We see similar attitudes in much of the world. In most countries, “fair access” is met with a shrug. Everyone takes the same test (China’s gaokao, France’s baccalaureat, etc) – what could be fairer than that? The idea that alternate measures need to be taken to ensure broad access to top institutions is extremely rare. Ireland has an entrance scheme which re-weights test scores to favour students from disadvantaged backgrounds, France’s elite Sciences Po has a successful affirmative action scheme, and the UK has various policies in favour of “outreach” which never quite seem to amount to very much at elite institutions. But apart from those rare instances, the overriding policy instinct across most of Europe and Asia with respect to widening access to elite institutions is: who cares?

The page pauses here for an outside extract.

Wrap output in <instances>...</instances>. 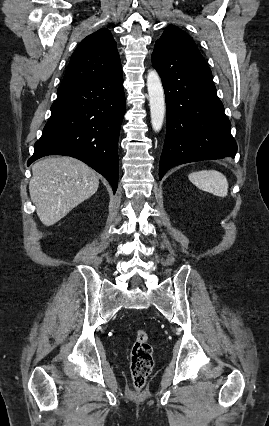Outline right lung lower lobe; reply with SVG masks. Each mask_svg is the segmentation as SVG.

In theory, of course, the United States and other countries would not have so much educational inequality in K-12, and they would not have a stratified university system which controls access to elite jobs and/or they would have routes to good jobs which are outside the higher education system. In this respect, it would be great if America (and other countries) could more closely resemble, say, Canada or Germany. The problem of course is that genuinely no one knows how to de-stratify a higher education system once it has been stratified. It’s never been done, anywhere.
And so, in the meantime, finding ways to help colleges better measure “distance travelled”, with an eye to evening up admissions systems which are almost unavoidably (if international evidence is properly understood) tilted towards the children of the elite, seems like an awfully good idea. And not just in America: an environmental dashboard would do wonders in places like France, Spain, and Russia (it would be good in China, too, but would never be allowed because of what it would reveal both about inequality and about universities). The Environmental Context Dashboard is not without its imperfections; but it’s still a tool that could lead to better outcomes in many different circumstances.
Alex Usher is president of Higher Education Strategy Associates in Toronto, Canada.